Gifford Medical Center in Randolph is a rural hospital with 25 beds total and six beds in its emergency department. The Division of Licensing and Protection determined on Aug. 26 that Gifford didn’t comply with five federal standards for treating psychiatric patients.
Regulators deemed that staff involuntarily medicated a patient with Benadryl, an allergy medication, and Haldol, an antipsychotic medication, in the emergency department.
“There was no reason given in the orders for the involuntary medications, as required,” the review said. “Additionally, the (nurse) who administered the medication failed to document the patient’s response to and the effect of the medication in the medical record.”
In another case, regulators say a patient escaped from the emergency department. In a third case, regulators say staff improperly restrained a person in his bed, and nurses should have taken off the restraints when the patient went to sleep.
The hospital has responded by implementing changes to better treat psychiatric patients, and regulators accepted them Sept. 30. But hospital officials say their emergency room remains taxed because it is taking in psychiatric patients while they wait to be placed in psychiatric hospitals — either the Brattleboro Retreat or the Vermont Psychiatric Care Hospital in Berlin.
Between 20 and 25 people per day are admitted to Gifford Medical Center. It is one of 14 hospitals across the state, and one of eight hospitals that the federal government considers “critical access hospitals,” meaning it’s small and located in a rural community, among other criteria.
Ashley Lincoln, a spokesperson for Gifford Medical Center, says that between June and September, 526 people who were discharged from the emergency room had some form of psychiatric condition — ranging from anxiety associated with being injured to combination schizophrenia and post-traumatic stress disorder.
Fourteen of the patients were there for more than 20 hours, and one was in the emergency department for 9.8 days. The emergency department has six beds and at one point held three patients waiting to get into a psychiatric hospital, according to Alison White, the vice president of patient care services at Gifford Medical Center.
Many of the patients in question have been issued involuntary hospitalization orders and are in the custody of the Department of Mental Health. They are awaiting so-called “Level 1” beds for people who need one-on-one treatment and are at risk of hurting themselves or someone else. Vermont has 45 of those beds, down from 54 five years ago, and psychiatrists across the state have criticized the state for not having more.
“Once they reach our emergency department, it really is a failure of the system,” White said. “Once they’ve reached our ER doors, the system’s already failed them, and then we have them for anything between four hours and 10 days.”
Dr. Martin Johns, the chief medical officer at Gifford Medical Center, said his staff cares about the community, and all of the staff are learning how to treat severely ill psychiatric patients. But he has his doubts about the system.
“It’s always a big deal,” Johns said of the Aug. 26 review. “We strive very hard to do the best we possibly can. I think this particular (situation) illustrated the prototype of patient that’s very difficult for a small hospital like us to absorb.”

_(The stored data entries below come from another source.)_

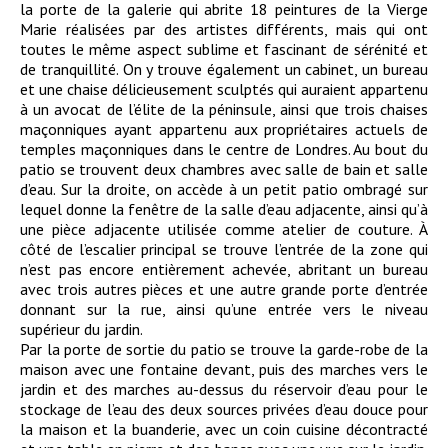
la porte de la galerie qui abrite 18 peintures de la Vierge
Marie réalisées par des artistes différents, mais qui ont
toutes le même aspect sublime et fascinant de sérénité et
de tranquillité. On y trouve également un cabinet, un bureau
et une chaise délicieusement sculptés qui auraient appartenu
à un avocat de l’élite de la péninsule, ainsi que trois chaises
maçonniques ayant appartenu aux propriétaires actuels de
temples maçonniques dans le centre de Londres. Au bout du
patio se trouvent deux chambres avec salle de bain et salle
d’eau. Sur la droite, on accède à un petit patio ombragé sur
lequel donne la fenêtre de la salle d’eau adjacente, ainsi qu’à
une pièce adjacente utilisée comme atelier de couture. À
côté de l’escalier principal se trouve l’entrée de la zone qui
n’est pas encore entièrement achevée, abritant un bureau
avec trois autres pièces et une autre grande porte d’entrée
donnant sur la rue, ainsi qu’une entrée vers le niveau
supérieur du jardin.
Par la porte de sortie du patio se trouve la garde-robe de la
maison avec une fontaine devant, puis des marches vers le
jardin et des marches au-dessus du réservoir d’eau pour le
stockage de l’eau des deux sources privées d’eau douce pour
la maison et la buanderie, avec un coin cuisine décontracté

Johns said the hospital has tried to train staff “to do the best possible job that we can with our patients.” But he says Gifford is small and doesn’t have the resources and staff to manage psychiatric patients well.

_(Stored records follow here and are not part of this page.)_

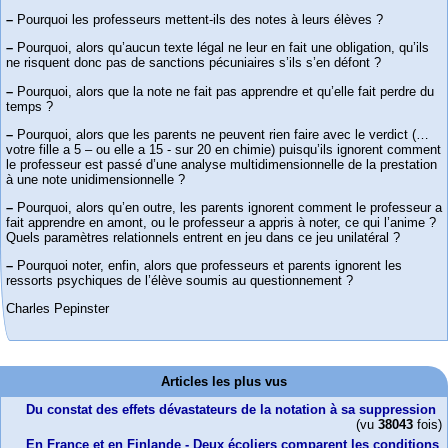
–
Pourquoi les professeurs mettent-ils des notes à leurs élèves ?
–
Pourquoi, alors qu’aucun texte légal ne leur en fait une obligation, qu’ils
ne risquent donc pas de sanctions pécuniaires s’ils s’en défont ?
–
Pourquoi, alors que la note ne fait pas apprendre et qu’elle fait perdre du
temps ?
–
Pourquoi, alors que les parents ne peuvent rien faire avec le verdict (…
votre fille a 5 – ou elle a 15 - sur 20 en chimie) puisqu’ils ignorent comment
le professeur est passé d’une analyse multidimensionnelle de la prestation
à une note unidimensionnelle ?
–
Pourquoi, alors qu’en outre, les parents ignorent comment le professeur a
fait apprendre en amont, ou le professeur a appris à noter, ce qui l’anime ?
Quels paramètres relationnels entrent en jeu dans ce jeu unilatéral ?
–
Pourquoi noter, enfin, alors que professeurs et parents ignorent les
ressorts psychiques de l’élève soumis au questionnement ?
Charles Pepinster
Articles les plus vus
Du constat des effets dévastateurs de la notation à sa suppression
(vu
38043
fois)
En France et en Finlande - Deux écoliers comparent les conditions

White compares acute psychiatric patients with patients in the intensive care unit.
“Think of someone who’s having a heart attack,” White said. “Everyone who has an emergency room has patients who come in with heart attacks. You get very good at getting them the immediate care they need and getting them transferred as soon as possible to a tertiary facility.”
White says the reality is there is a dual system in which medical patients are moved through the system more quickly than psychiatric patients.

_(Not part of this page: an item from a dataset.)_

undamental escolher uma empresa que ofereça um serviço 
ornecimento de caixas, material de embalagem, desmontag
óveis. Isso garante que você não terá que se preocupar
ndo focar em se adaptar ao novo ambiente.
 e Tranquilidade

Gifford Medical Center will hold a public meeting Nov. 20 with several invited lawmakers from Orange and Windsor counties to discuss the issue. As it stands now, Vermont has 45 “Level 1” beds for people in psychiatric crisis, down from 54 when the state hospital was operating in Waterbury. This summer, the state hospital had trouble staffing the Berlin hospital.
In August, Frank Reed, commissioner of the Department of Mental Health, said the state has enough beds in the mental health system. He said the emphasis should be on getting long-term patients out of the psychiatric hospitals and into the community.